Conclusão Observou-se uma baixa qualidade de vida em voz nas pessoas trans. Desta forma, quanto maior a percepção de suas alterações vocais, pior a sua qualidade de vida, independente do gênero com o qual se identificam (feminino ou masculino) e de possíveis distúrbios vocais.
Palavras-chave: Pessoas transgênero; Qualidade de vida; Qualidade da voz; Fonoaudiologia; Autoimagem
ABSTRACT
Purpose To analyze the impact of voice on the quality of life of transgender (or trans) people and to relate to vocal self-perception, gender identity.
Methods 27 individuals aged between 18 and 49 years, users of the Ambulatório Trans de Sergipe: – “Portas abertas - Saúde integral das pessoas trans: cuidar e acolher” - Universidade Federal de Sergipe” were included. After anamnesis, the Quality of Life in Voice (QLV) instruments, the Transgender Voice Questionnaire (TVQMtF) and the Voice Disorder Screening Index (VDSI) were applied. The highest number of trans men (63.0%) was observed in relation to the group of trans women (37.0%). The average age was 26.7 years (±9.1). 96.3% had a specific voice complaint.
Results QLV presented a mean value of 26.1 points for total scores, the VDSI of 3.9 and TVQMtF of 70.6, with no significant relationship between results and gender identity and age. A significant relationship was observed between QLV and TVQMtF.
Conclusion This study observed a poor quality of life in voice in trans people. Thus, the higher the perception of their vocal disorders, the worse their quality of life, regardless of gender (female or male) and possible vocal disorders.

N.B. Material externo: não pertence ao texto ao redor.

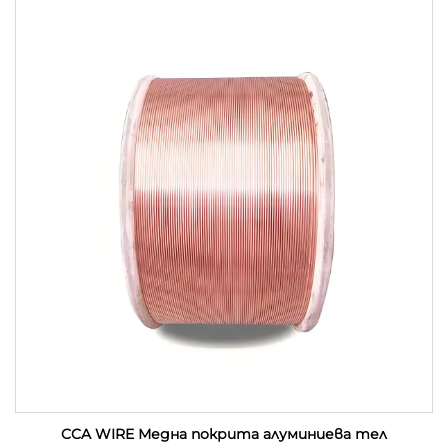
CCA WIRE Медна покрита алуминиева тел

Keywords: Transgender persons; Quality of life; Voice quality; Speech, Language and Hearing Sciences; Self concept
INTRODUÇÃO
A transexualidade, por envolver corpo, identidade e gênero e desafiar ideais da sociedade heteronormativa é um tema complexo(1), refletindo-se como uma experiência de conflito do ser com as normas de gênero, normas estas que definem que homens e mulheres de verdade possuem pênis e vagina e devem se comportar ativa e passivamente como tais e, assim, apenas a heterossexualidade daria sentido a essas diferenças anatômicas. Deste modo, cria-se uma associação em que o corpo remete ao sexo e gênero só existe quando associado a essa relação. Quando o gênero se manifesta fora dessa associação, é marginalizado e analisado como uma identidade transtornada e até passível de diagnóstico(2).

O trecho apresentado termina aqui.